WE didn’t have long to wait for this week's FMQs protest. In fact, we didn’t wait at all. 

The three nippers who yelled in the gallery about housing and climate change shot their bolt before the proceedings even began. 

They later issued a statement boasting they had “disrupted First Minister's Questions... for the third time in a month”.

Actually, they bamboozled the fag-end of the glamour-free General Questions session, as Tory backbencher Roz McCall and public finance minister Tom Arthur were in the chair, not Nicola Sturgeon. 

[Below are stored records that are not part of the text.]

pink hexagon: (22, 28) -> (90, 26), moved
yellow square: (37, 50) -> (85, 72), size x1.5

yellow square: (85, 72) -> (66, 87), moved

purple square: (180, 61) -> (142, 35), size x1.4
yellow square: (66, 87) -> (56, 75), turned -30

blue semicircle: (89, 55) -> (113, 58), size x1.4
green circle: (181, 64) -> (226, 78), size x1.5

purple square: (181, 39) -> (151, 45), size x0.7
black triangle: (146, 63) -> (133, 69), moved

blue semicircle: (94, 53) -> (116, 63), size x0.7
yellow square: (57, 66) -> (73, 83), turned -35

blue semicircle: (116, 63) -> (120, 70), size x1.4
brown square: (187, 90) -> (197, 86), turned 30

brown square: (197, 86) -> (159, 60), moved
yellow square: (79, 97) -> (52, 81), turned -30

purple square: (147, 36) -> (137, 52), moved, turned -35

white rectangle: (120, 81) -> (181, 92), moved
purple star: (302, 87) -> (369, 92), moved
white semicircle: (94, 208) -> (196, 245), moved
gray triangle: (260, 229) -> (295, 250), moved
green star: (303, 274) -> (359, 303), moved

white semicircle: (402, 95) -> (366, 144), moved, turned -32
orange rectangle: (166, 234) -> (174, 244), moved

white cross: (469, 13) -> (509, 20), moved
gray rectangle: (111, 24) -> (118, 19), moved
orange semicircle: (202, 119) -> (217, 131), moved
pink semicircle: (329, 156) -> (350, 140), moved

Flattering for the warm-up act, but deeply weird for the rest of us. Still, the impetuosity of youth and all that. The confusion which enveloped Ms Sturgeon was less excusable.

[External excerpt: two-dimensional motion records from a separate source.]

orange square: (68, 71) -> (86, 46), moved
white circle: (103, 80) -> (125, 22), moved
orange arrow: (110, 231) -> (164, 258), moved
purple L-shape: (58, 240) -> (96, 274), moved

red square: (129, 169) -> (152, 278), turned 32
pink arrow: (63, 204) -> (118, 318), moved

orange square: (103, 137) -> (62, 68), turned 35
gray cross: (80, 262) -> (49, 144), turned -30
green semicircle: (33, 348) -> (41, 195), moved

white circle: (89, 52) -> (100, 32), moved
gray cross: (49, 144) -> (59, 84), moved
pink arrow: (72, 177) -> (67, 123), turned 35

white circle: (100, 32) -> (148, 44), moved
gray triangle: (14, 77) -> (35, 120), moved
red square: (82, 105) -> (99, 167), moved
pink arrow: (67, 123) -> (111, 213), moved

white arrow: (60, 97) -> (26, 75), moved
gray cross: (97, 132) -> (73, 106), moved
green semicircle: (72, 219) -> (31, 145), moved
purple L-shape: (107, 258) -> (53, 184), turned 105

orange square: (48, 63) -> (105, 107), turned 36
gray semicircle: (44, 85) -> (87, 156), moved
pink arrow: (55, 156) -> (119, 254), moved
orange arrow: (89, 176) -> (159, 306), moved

On Monday, when asked if double-rapist Adam Graham, who identifies as Isla Bryson, was indeed a woman, Justice Secretary Keith Brown said she was. 

“I think that is the case. We have to accept people identify, as in this case, as women.”

Tory leader Douglas Ross asked the FM if she agreed with that. She didn’t.

“I’m not going to get into the individual circumstances of that particular individual’s claims to be a woman, because I don’t have enough information about that,” she said.

On Monday, the Government said only self-identification was required. 

Today, Ms Sturgeon said more info was needed to assess such gender “claims”. 

Mr Ross asked again if Bryson was a woman. Ms Sturgeon again rewrote policy.

“That individual claims to be a woman; I said that I do not have information about whether those claims have validity.”

After Mr Ross read quotes from one of Bryson’s victims saying she was sure he was a fraud exploiting the system for an easier life in jail, Ms Sturgeon flip-flopped again.

Having been unable to say moments before whether Bryson’s claim to be a woman was valid, she declared it was “almost certainly the case” that it wasn’t. 

Her word being law in these parts, it seems self-ID has been replaced by Sturgeon-ID.

She seemed to get her mojo back when Labour’s Anas Sarwar complained skint councils were getting skinter, and in a surprise twist it was all the SNP’s fault. 

“The problem for Anas Sarwar is that it is the verdict of the Scottish people that matters, which is why I am standing here and he is sitting over there,” she said, impaling the daft wee mouse on her claws. 

But then she blew it again. 

“We have put a draft budget before Parliament," she said.

"And I stress that word ‘draft budget’.”

It’s never reassuring when the person in charge of the cash can’t tell the difference between one and two. With skills like that, she could lead the next FMQs protest.

And lost in the fog of her capricious, minute-by-minute logic, she just might.